Problem: Copy whichever lines of the data hold the word "space".

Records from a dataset

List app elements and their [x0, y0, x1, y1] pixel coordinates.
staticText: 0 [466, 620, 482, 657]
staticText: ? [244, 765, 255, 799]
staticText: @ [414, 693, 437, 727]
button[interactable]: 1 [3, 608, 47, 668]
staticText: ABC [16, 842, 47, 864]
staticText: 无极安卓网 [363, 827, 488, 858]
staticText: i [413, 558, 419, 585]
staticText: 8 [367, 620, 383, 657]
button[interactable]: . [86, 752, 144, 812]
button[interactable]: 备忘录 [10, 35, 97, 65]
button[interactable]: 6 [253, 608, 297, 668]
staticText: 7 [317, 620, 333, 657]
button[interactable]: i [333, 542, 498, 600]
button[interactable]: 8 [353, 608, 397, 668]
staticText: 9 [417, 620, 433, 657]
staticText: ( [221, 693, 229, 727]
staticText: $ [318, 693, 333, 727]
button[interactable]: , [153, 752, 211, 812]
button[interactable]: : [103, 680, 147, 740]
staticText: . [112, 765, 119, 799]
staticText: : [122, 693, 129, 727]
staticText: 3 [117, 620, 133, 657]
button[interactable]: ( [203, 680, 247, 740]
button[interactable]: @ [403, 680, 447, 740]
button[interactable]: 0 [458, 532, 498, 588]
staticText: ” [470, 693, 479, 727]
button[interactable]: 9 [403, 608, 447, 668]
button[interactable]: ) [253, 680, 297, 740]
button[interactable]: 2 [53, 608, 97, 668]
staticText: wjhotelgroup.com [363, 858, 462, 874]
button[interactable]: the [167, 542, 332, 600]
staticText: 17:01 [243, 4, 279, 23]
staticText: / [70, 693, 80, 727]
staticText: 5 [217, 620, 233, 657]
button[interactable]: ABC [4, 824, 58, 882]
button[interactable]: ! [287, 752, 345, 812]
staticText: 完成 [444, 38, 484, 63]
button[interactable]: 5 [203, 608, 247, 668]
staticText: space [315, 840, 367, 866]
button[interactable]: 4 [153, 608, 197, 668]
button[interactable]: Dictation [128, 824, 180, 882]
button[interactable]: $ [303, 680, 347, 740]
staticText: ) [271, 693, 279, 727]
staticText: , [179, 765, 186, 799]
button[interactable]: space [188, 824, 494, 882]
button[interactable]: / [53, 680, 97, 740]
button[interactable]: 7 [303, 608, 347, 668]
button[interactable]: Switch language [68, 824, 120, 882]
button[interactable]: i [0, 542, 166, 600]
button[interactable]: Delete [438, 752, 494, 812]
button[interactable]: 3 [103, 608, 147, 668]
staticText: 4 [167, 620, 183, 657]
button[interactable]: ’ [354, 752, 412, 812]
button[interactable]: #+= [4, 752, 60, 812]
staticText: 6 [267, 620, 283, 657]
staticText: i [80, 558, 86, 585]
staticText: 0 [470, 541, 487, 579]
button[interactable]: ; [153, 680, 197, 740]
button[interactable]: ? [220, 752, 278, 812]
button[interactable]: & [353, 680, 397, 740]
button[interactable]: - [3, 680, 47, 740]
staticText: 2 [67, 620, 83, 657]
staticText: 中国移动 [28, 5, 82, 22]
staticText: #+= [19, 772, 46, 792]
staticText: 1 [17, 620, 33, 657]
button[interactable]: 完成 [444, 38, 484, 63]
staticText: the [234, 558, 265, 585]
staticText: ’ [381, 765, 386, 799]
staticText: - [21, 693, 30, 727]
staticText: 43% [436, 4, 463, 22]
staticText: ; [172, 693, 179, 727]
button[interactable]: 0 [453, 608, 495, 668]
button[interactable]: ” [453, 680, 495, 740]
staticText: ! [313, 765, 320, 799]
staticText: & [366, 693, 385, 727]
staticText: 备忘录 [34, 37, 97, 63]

Output for this task:
staticText: space [315, 840, 367, 866]
button[interactable]: space [188, 824, 494, 882]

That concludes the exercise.